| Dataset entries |
────────────────────
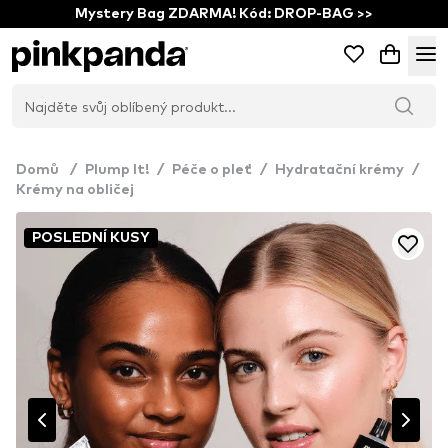
Mystery Bag ZDARMA! Kód: DROP-BAG >>
Domů
/
Plump It!
/
Péče o pleť
/
Hydratační krémy
/
Krémy na obličej
POSLEDNÍ KUSY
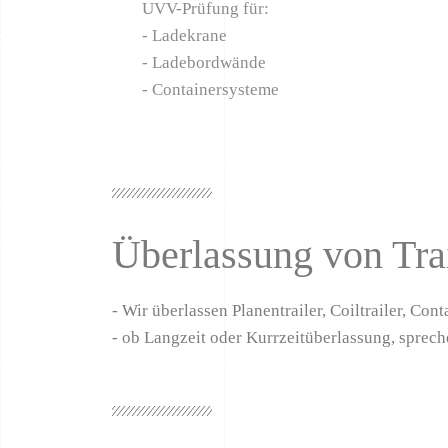
UVV-Prüfung für:
- Ladekrane
- Ladebordwände
- Containersysteme
Überlassung von Trai
- Wir überlassen Planentrailer, Coiltrailer, Con
- ob Langzeit oder Kurrzeitüberlassung, sprech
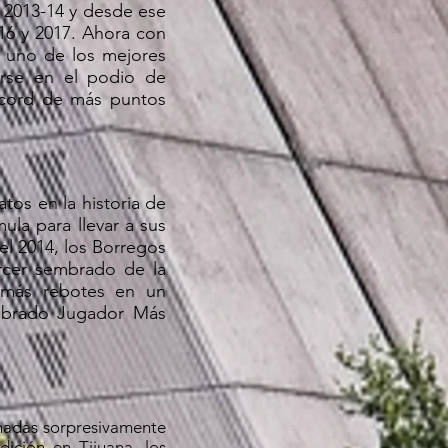
 2013-14 y desde ese
16 y 2017. Ahora con
, uno de los mejores
arse en el podio de
écord de más puntos
os en la historia de
ula para llevar a sus
el 2014, los Borregos
ercer sembrado de la
e más rebotes en un
mbrado Jugador Más
inadas sorpresivamente
dición en Tijuana, los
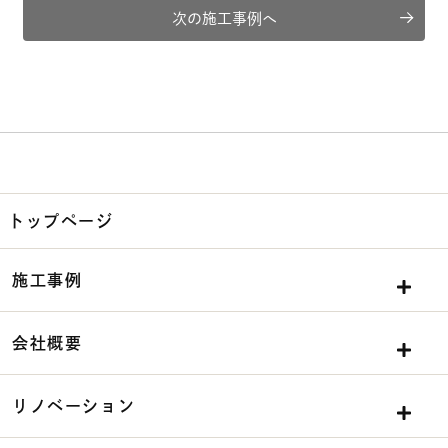
次の施工事例へ
トップページ
施工事例
会社概要
リノベーション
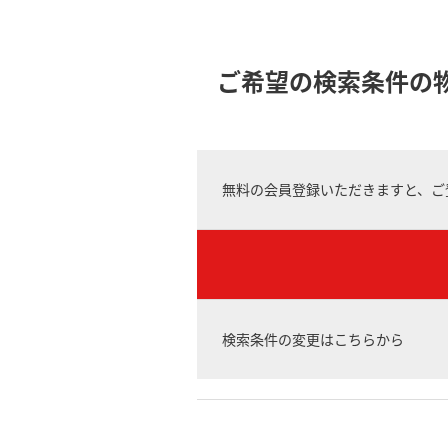
ご希望の検索条件の
無料の会員登録いただきますと、ご
検索条件の変更はこちらから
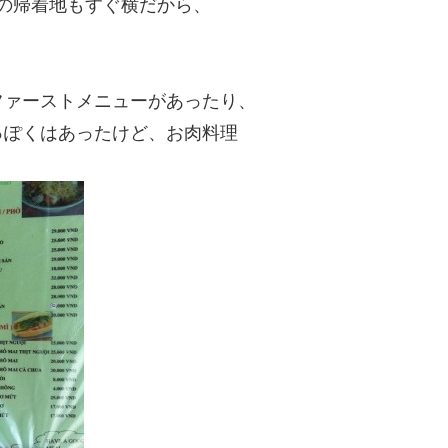
の帰着地もすぐ横だから、
ファーストメニューがあったり、
っぽくはあったけど、お肉料理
────────────────────
Copy the records above exactly, omitting every picture.

| Task result |
Mystery Bag ZDARMA! Kód: DROP-BAG >>
Domů
/
Plump It!
/
Péče o pleť
/
Hydratační krémy
/
Krémy na obličej
POSLEDNÍ KUSY
UVV-Prüfung für:
- Ladekrane
- Ladebordwände
- Containersysteme
Überlassung von Trai
- Wir überlassen Planentrailer, Coiltrailer, Con
- ob Langzeit oder Kurrzeitüberlassung, sprech
 2013-14 y desde ese
16 y 2017. Ahora con
, uno de los mejores
arse en el podio de
écord de más puntos
os en la historia de
ula para llevar a sus
el 2014, los Borregos
ercer sembrado de la
e más rebotes en un
mbrado Jugador Más
inadas sorpresivamente
dición en Tijuana, los
次の施工事例へ
トップページ
施工事例
会社概要
リノベーション
ご希望の検索条件の
無料の会員登録いただきますと、ご
検索条件の変更はこちらから
の帰着地もすぐ横だから、
ファーストメニューがあったり、
っぽくはあったけど、お肉料理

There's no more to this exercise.